Transcribed page contents
-- Opening Marker --

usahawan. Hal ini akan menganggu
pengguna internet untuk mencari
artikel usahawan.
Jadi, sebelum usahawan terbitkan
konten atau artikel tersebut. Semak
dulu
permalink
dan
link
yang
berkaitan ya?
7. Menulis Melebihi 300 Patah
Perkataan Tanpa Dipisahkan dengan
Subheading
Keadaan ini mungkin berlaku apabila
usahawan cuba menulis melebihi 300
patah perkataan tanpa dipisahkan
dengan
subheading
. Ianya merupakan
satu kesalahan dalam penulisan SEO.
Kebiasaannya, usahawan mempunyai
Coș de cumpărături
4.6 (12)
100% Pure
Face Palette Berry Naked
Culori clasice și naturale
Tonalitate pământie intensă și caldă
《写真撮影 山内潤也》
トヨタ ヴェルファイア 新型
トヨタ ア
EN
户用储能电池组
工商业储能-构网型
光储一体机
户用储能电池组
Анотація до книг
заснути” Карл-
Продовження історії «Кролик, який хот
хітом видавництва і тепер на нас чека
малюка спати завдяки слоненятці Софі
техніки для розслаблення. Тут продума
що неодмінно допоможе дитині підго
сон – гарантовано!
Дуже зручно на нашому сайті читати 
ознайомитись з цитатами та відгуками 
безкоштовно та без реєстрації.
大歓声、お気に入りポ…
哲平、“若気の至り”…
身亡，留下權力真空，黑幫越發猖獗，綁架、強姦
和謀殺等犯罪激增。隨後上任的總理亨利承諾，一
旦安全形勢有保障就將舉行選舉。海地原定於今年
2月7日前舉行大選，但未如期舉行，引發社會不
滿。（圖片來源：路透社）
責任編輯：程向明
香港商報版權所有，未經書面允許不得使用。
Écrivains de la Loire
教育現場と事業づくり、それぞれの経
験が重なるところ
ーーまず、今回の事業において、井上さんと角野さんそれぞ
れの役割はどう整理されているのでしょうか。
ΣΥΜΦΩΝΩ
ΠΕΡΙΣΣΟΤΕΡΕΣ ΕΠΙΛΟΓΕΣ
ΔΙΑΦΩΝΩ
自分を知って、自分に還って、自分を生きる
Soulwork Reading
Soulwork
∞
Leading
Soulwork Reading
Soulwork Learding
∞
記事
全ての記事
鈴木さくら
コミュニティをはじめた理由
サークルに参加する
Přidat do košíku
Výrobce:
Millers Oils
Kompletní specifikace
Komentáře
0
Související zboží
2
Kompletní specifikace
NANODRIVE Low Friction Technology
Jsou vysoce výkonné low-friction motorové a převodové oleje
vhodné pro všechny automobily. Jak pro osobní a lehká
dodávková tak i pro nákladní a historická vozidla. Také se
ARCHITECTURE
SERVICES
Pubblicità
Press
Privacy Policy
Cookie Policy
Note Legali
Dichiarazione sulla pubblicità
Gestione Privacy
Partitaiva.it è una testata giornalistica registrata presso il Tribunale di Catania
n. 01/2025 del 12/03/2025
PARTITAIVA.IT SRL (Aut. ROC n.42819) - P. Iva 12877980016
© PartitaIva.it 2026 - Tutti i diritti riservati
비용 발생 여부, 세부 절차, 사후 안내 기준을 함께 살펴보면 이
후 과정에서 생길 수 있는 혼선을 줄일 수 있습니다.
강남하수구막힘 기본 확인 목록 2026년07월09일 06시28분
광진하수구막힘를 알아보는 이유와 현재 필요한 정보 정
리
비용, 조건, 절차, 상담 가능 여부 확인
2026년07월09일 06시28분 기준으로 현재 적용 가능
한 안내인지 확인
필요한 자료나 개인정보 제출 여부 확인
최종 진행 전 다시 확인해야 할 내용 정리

-- Closing Marker --

TRY IT
Give the number of lines in the records that contain the string "usahawan", with no other output.

SOLUTION FOR THIS TASK
5